Directions for this task
Please output the records below word for word and omit the pictures.

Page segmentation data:
Segment Open
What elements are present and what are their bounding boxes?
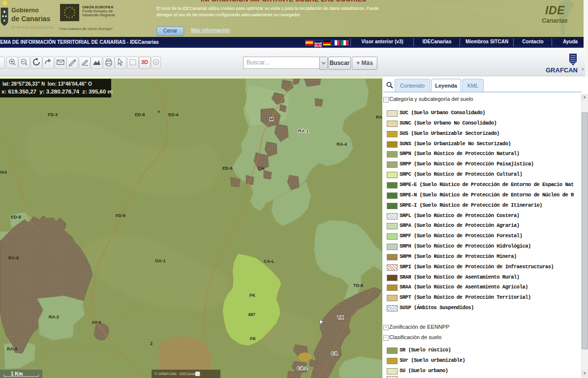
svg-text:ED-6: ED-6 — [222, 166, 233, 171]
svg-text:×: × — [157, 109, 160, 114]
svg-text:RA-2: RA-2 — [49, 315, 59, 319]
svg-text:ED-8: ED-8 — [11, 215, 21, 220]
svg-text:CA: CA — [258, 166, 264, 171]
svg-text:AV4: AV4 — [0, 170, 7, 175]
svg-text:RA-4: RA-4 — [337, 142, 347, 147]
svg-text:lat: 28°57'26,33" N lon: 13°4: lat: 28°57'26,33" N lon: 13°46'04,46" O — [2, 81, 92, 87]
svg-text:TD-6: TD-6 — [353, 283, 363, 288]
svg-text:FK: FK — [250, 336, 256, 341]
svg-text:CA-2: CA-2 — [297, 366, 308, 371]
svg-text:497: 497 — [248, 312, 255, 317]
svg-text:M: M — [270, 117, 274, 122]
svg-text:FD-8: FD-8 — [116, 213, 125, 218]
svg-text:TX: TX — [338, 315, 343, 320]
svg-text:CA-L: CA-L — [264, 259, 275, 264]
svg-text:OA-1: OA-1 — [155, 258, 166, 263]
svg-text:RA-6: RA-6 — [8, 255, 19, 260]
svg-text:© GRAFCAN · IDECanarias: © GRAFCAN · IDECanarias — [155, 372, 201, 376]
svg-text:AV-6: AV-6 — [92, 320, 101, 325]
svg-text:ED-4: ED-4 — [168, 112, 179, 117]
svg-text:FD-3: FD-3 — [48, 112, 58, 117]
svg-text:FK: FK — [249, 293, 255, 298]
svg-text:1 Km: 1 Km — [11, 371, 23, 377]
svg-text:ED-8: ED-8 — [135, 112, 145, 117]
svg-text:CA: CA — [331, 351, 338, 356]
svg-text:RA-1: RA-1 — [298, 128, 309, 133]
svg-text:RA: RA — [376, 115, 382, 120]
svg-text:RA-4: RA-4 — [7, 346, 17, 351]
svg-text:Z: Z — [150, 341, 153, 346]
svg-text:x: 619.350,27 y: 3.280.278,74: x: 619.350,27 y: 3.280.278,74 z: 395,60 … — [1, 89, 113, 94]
Segment Closed
Answer for this exercise
What elements are present and what are their bounding boxes?
svg-text:ED-6: ED-6 — [222, 166, 233, 171]
svg-text:×: × — [157, 109, 160, 114]
svg-text:RA-2: RA-2 — [49, 315, 59, 319]
svg-text:ED-8: ED-8 — [11, 215, 21, 220]
svg-text:CA: CA — [258, 166, 264, 171]
svg-text:AV4: AV4 — [0, 170, 7, 175]
svg-text:RA-4: RA-4 — [337, 142, 347, 147]
svg-text:lat: 28°57'26,33" N lon: 13°4: lat: 28°57'26,33" N lon: 13°46'04,46" O — [2, 81, 92, 87]
svg-text:TD-6: TD-6 — [353, 283, 363, 288]
svg-text:FK: FK — [250, 336, 256, 341]
svg-text:CA-2: CA-2 — [297, 366, 308, 371]
svg-text:497: 497 — [248, 312, 255, 317]
svg-text:M: M — [270, 117, 274, 122]
svg-text:FD-8: FD-8 — [116, 213, 125, 218]
svg-text:TX: TX — [338, 315, 343, 320]
svg-text:CA-L: CA-L — [264, 259, 275, 264]
svg-text:OA-1: OA-1 — [155, 258, 166, 263]
svg-text:RA-6: RA-6 — [8, 255, 19, 260]
svg-text:© GRAFCAN · IDECanarias: © GRAFCAN · IDECanarias — [155, 372, 201, 376]
svg-text:AV-6: AV-6 — [92, 320, 101, 325]
svg-text:ED-4: ED-4 — [168, 112, 179, 117]
svg-text:FD-3: FD-3 — [48, 112, 58, 117]
svg-text:FK: FK — [249, 293, 255, 298]
svg-text:1 Km: 1 Km — [11, 371, 23, 377]
svg-text:ED-8: ED-8 — [135, 112, 145, 117]
svg-text:CA: CA — [331, 351, 338, 356]
svg-text:RA-1: RA-1 — [298, 128, 309, 133]
svg-text:RA: RA — [376, 115, 382, 120]
svg-text:RA-4: RA-4 — [7, 346, 17, 351]
svg-text:Z: Z — [150, 341, 153, 346]
svg-text:x: 619.350,27 y: 3.280.278,74: x: 619.350,27 y: 3.280.278,74 z: 395,60 … — [1, 89, 113, 94]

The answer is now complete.